Sem acordo parental? O tribunal decide, mas demora

Paula Pratinha
6 Jan. 2026 3 mins
Paula Pratinha

Quando os pais não chegam a acordo sobre a guarda, a pensão ou o regime de visitas, o conflito passa inevitavelmente para o tribunal. Embora o sistema judicial tenha como referência máxima o superior interesse da criança, a verdade é que a morosidade dos processos pode transformar meses em anos, deixando menores e famílias inteiras num limbo difícil de gerir. Contudo, um advogado pode ajudar a acelerar o processo e proteger os direitos da criança.

A regulação do exercício das responsabilidades parentais segue várias etapas obrigatórias. Primeiro, o processo é instaurado no tribunal da área de residência da criança. Depois, o juiz convoca a conferência de pais – é o momento em que se procura encontrar um acordo sobre residência, visitas e alimentos. Se houver consenso, o tribunal homologa e o processo termina. Quando a conciliação falha, a realidade muda: o juiz é obrigado a proferir uma decisão provisória com os elementos disponíveis, criando um regime inicial que vigora enquanto o processo continua.

Se o conflito persistir, os pais são remetidos para mediação familiar ou para uma Audição Técnica Especializada, ferramentas que procuram reconstruir a comunicação e recolher informação sobre as competências parentais de cada progenitor. Segue-se a fase de instrução, com relatórios sociais, diligências, perícias e testemunhas. Só depois é proferida a sentença final. Em teoria, a decisão deveria ser tomada em 15 dias; na prática, a carga processual e a complexidade dos litígios tornam esse prazo mais aspiracional do que real.
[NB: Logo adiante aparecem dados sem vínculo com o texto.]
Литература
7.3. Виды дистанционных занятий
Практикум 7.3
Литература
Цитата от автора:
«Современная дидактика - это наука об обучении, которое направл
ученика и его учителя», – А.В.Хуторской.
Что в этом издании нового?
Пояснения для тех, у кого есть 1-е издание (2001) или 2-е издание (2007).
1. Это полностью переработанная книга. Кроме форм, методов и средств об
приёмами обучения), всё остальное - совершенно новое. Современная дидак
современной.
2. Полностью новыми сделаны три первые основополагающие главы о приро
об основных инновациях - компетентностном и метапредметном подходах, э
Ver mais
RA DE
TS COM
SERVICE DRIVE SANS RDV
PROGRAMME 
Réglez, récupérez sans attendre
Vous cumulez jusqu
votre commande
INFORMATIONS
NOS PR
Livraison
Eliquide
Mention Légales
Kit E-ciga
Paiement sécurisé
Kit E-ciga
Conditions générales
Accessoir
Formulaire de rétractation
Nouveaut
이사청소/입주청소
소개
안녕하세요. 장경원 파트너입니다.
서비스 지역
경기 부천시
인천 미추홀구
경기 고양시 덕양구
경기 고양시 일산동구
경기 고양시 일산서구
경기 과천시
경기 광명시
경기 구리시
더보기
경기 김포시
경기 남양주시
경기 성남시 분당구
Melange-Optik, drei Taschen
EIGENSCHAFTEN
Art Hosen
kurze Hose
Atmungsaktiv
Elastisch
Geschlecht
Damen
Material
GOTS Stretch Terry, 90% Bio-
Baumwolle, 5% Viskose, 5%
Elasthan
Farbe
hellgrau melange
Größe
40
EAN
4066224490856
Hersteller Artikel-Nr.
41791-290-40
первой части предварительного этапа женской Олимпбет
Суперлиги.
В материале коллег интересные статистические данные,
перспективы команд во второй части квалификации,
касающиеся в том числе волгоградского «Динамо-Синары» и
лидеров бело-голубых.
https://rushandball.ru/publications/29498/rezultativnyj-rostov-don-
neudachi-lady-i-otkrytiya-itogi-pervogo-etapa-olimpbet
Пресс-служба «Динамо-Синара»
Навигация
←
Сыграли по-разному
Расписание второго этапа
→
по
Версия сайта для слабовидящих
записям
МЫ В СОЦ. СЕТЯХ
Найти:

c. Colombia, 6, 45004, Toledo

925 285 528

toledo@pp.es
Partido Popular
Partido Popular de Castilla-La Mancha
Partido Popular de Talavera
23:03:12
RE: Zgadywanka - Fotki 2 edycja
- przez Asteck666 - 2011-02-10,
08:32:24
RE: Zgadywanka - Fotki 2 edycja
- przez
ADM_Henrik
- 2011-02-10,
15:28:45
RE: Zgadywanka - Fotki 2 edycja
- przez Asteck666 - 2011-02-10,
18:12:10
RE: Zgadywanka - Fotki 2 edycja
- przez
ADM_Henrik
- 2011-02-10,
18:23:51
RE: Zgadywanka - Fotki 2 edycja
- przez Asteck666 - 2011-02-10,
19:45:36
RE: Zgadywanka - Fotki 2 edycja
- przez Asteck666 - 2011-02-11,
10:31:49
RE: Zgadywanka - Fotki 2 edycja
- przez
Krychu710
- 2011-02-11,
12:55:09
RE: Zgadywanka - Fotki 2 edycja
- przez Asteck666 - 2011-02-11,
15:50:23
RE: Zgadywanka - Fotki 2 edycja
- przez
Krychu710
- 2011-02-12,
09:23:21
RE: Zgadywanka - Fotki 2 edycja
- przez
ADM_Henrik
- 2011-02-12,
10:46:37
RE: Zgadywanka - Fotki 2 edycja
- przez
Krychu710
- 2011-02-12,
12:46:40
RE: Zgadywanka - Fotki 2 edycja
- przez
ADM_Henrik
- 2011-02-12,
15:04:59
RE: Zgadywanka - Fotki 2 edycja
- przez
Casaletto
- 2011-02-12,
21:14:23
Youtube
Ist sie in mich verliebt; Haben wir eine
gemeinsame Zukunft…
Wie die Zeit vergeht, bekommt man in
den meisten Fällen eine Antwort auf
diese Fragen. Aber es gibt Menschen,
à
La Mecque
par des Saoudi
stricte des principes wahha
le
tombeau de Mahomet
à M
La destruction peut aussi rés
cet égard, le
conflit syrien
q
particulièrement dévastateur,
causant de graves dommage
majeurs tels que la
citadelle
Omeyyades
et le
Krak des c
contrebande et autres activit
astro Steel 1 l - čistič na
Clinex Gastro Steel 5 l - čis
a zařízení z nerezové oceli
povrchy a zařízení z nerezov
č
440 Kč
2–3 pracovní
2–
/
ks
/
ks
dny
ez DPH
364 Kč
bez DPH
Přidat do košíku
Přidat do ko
E é aqui que começam os problemas. A vida da criança não pára enquanto o processo decorre. A demora afeta rotinas escolares, estabilidade emocional, consultas médicas, logística familiar e até o pagamento de despesas essenciais. Por isso, a fixação de uma pensão provisória torna-se vital. Frequentemente, contudo, o provisório torna-se definitivo, porque o processo demora mais do que deveria.

A morosidade tem causas claras: relatórios sociais que demoram a chegar, necessidade de ouvir vários técnicos, conflitos intensos entre os pais e situações em que processos antigos precisam de ser recuperados para garantir a coerência das decisões. Sempre que há incumprimento ou a necessidade de alterar o que foi decidido, esses novos processos são apensados ao principal, atrasando ainda mais a marcha do tribunal.

Há, ainda assim, momentos em que a justiça anda depressa. Em situações de violência doméstica ou proibição de contactos entre progenitores, o Ministério Público deve desencadear uma regulação urgente no prazo de 48 horas, e o juiz tem apenas cinco dias para realizar a conferência de pais. Quando existe risco para a integridade física ou emocional da criança, a decisão cautelar também deve ser tomada em dois dias, garantindo proteção imediata.

Mesmo num cenário ideal, porém, a necessidade de rever decisões é real. A lei permite alterar o regime sempre que surjam factos novos com impacto sério na vida do menor como mudanças de residência, incumprimento persistente ou alterações financeiras relevantes. A lógica é simples: a solução judicial não deve ser estática, mas sim acompanhar a evolução da vida da criança.

O sistema judicial protege os menores, mas a regulação parental é lenta quando não há acordo. Nesse intervalo, a vida da criança nem sempre espera pelo tempo da justiça.